Questa nuova stagione porta con se anche due nuovi personaggi: Natalie James, nuova fiamma del nostro riparatore e “damigella in pericolo” (ma anche ultimo collegamento con la defunta moglie  Abby), e Samantha “Sam” Winslow, imprenditrice pronta a tutto per mantenere il potere. Entrambe hanno fondamentalmente lo stesso scopo, ovvero, gettare ancor più terra sulla metaforica tomba morale di Ray che, proprio sul finire della stagione, si lascia completamente andare al suo ruolo di villain.

Una stagione necessaria, a mio avviso, gestita nel migliore dei modi dagli scrittori e che, in un certo senso, rappresenta la chiusura di un percorso per il personaggio interpretato da Liev Schreiber che, tuttavia, si ritrova immerso in un mare di nuove possibilità.

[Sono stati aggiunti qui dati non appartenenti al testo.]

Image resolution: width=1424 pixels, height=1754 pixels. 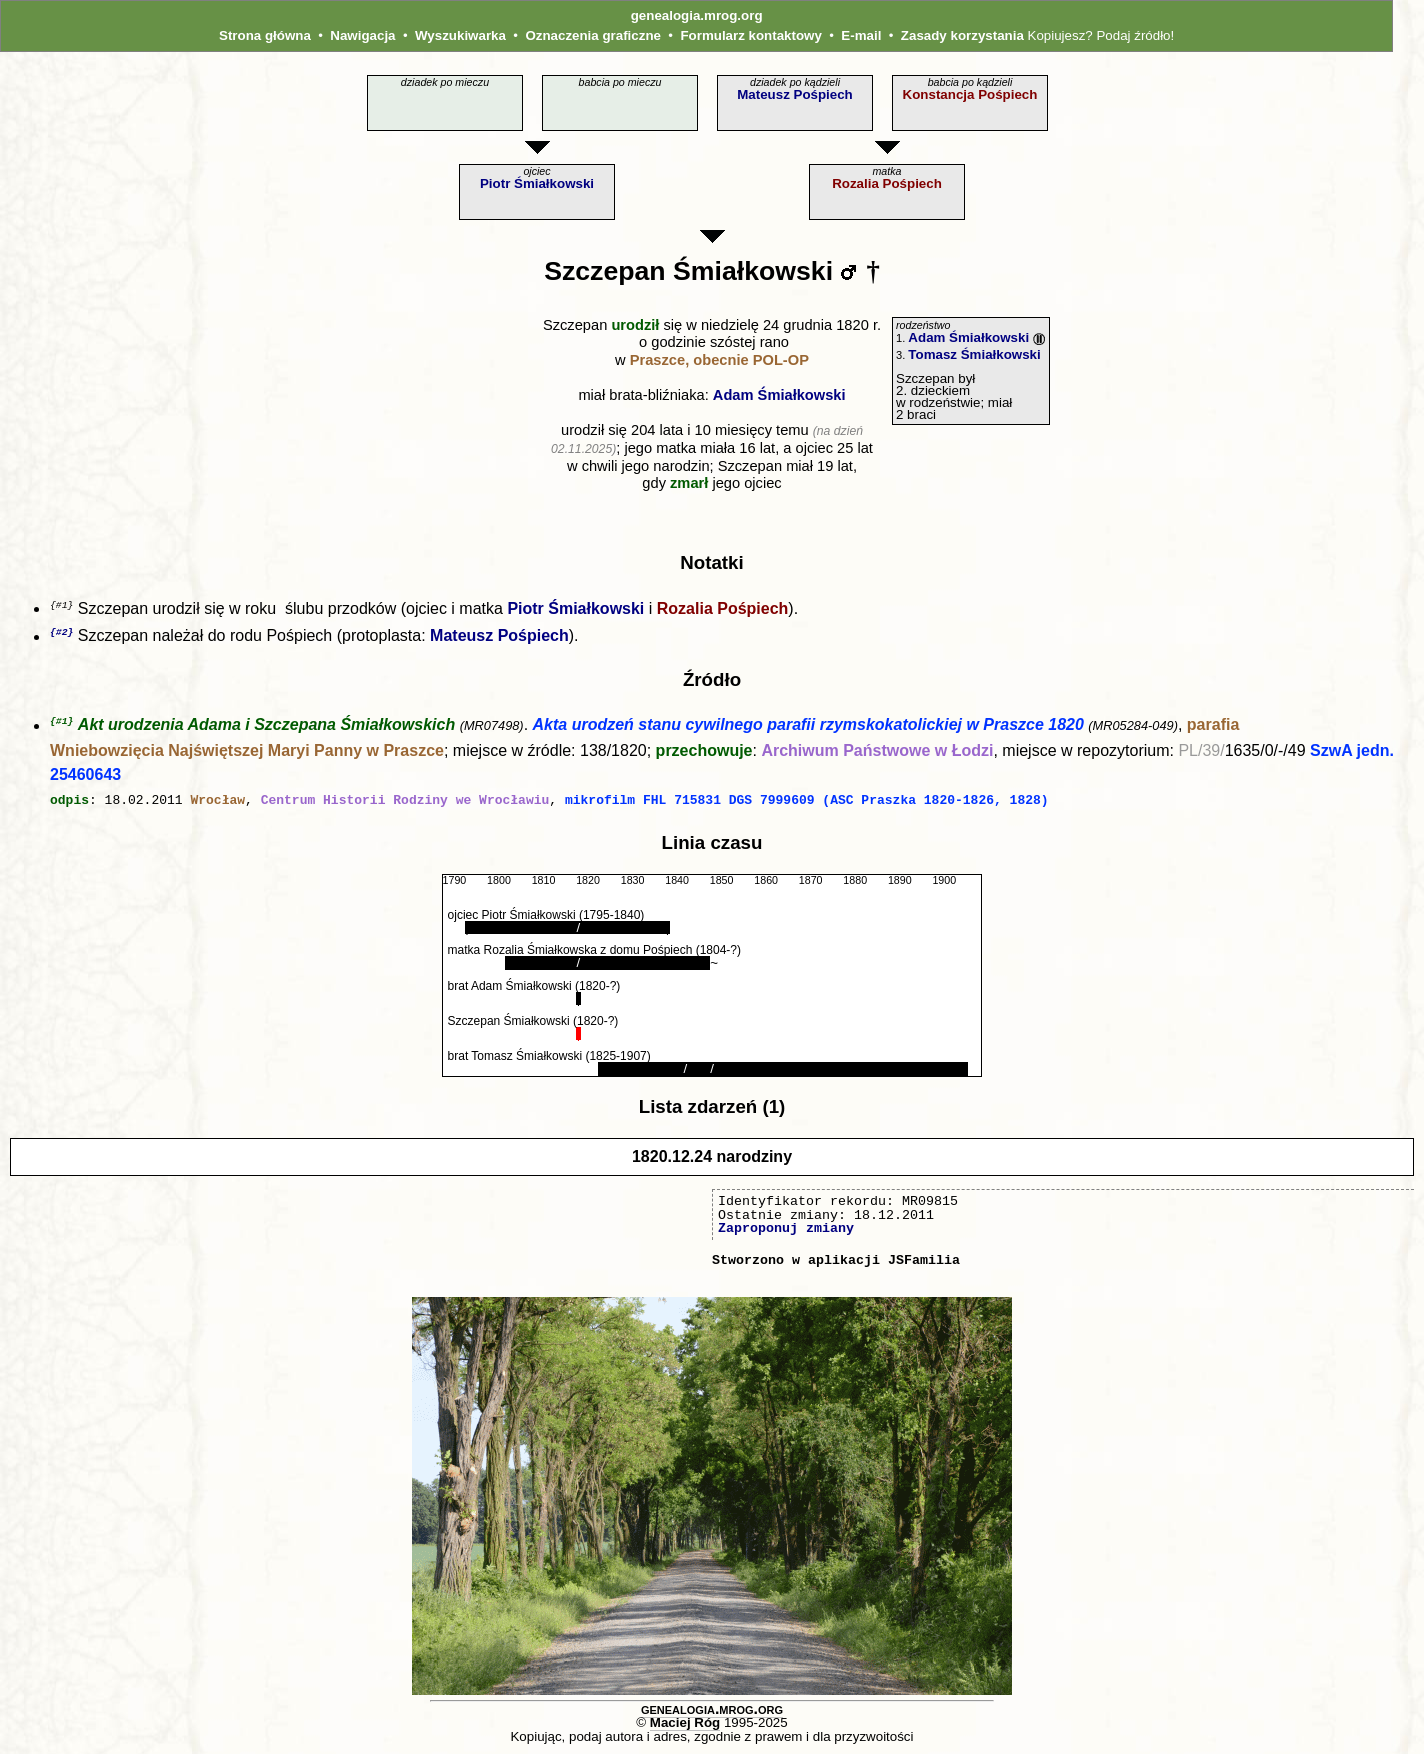 What do you see at coordinates (593, 35) in the screenshot?
I see `Oznaczenia graficzne` at bounding box center [593, 35].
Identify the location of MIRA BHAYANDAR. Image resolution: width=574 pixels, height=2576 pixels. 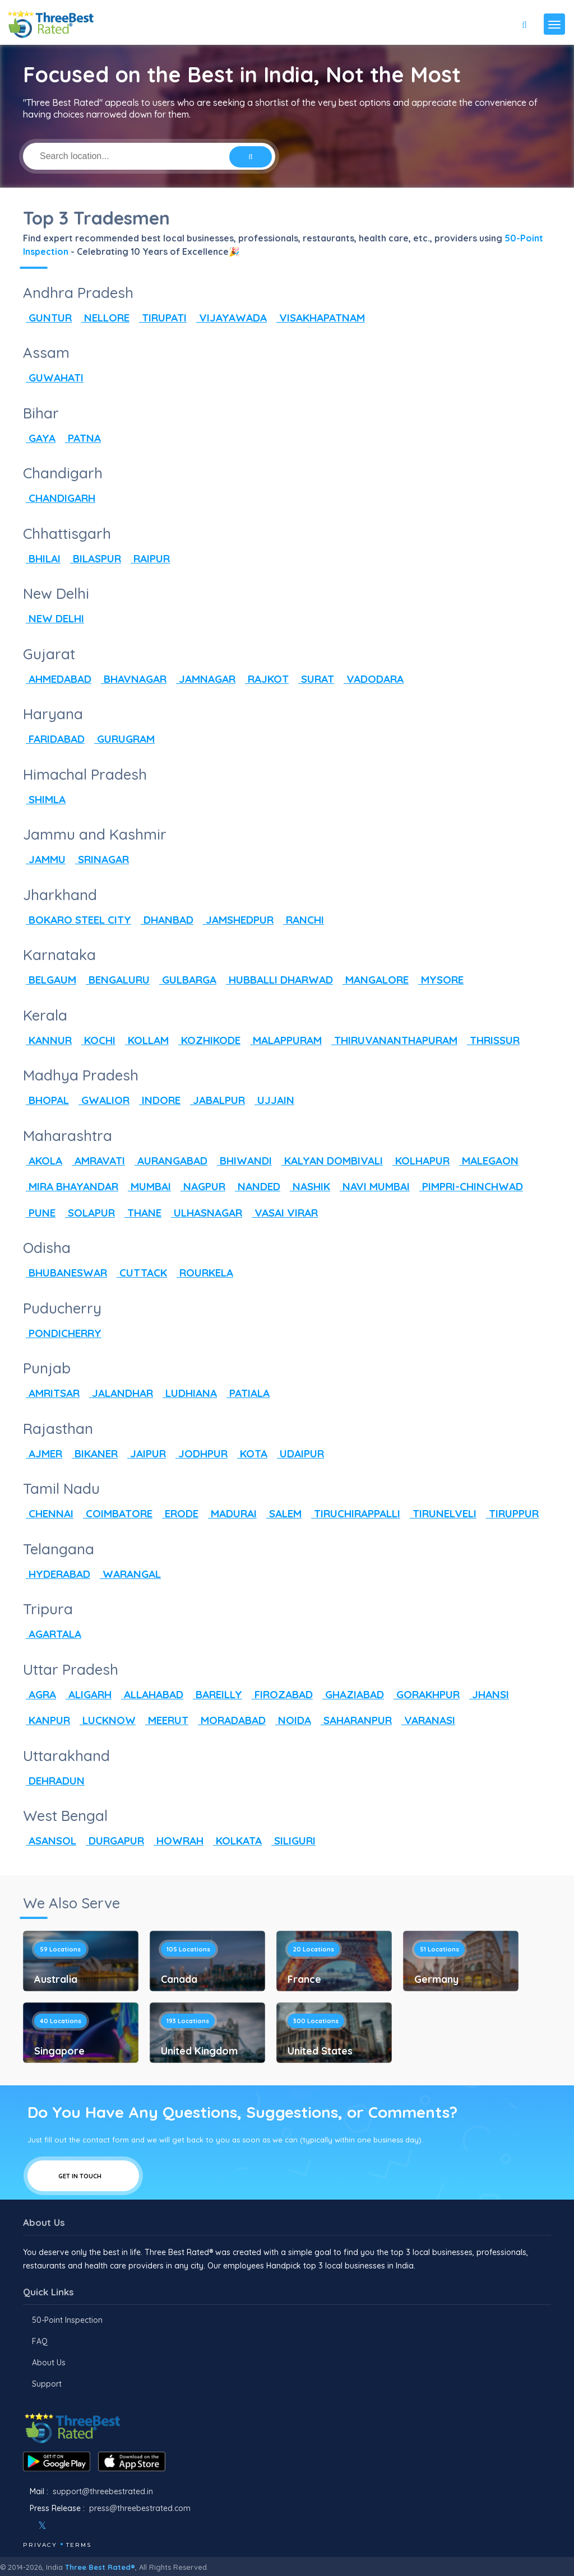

Un nuovo cast di comprimari, nuovi scenari e, molto probabilmente, nuove sfide per un Ray Donovan ormai del tutto abbandonato al proprio lato “gangster.”

Per quello che riguarda le interpretazioni, siamo sempre di fronte a delle ottime performance attoriali, sopratutto per quanto riguarda Schreiber e Voight che si riconfermano due forze inarrestabili a cui, nel bene o nel male, gravitano intorno tutti gli altri personaggi.

La parte tecnica è assolutamente di prim’ordine, una regia virtuosa sostenuta da una fotografia studiata, in grado di mettere in evidenza lo stato d’animo del  protagonista con una serie di inquadrature costruite a doc, rendono la serie una “corridoio pieno di quadri appesi” dove ogni singola tela è in grado di raccontarci per interno la storia della serie, una storia fatta di declino e aberrazione morale.

In definitiva non ricorderò questa stagione di Ray Donovan come la migliore, ma non la ritengo una stagione frustrante e noiosa, anzi, ho trovato giusto dare il tempo a tutti i personaggi di raggiungere quella che sembra, per alcuni, una chiusura e, per altri, un nuovo inizio. Forse non avrei decentralizzato troppo il personaggio di Raymond, cosa che ha decisamente penalizzato il blocco iniziale di episodi, ma non mi pento di dire: sotto con la prossima, perché dalla prossima cambia tutto e, si spera, in meglio.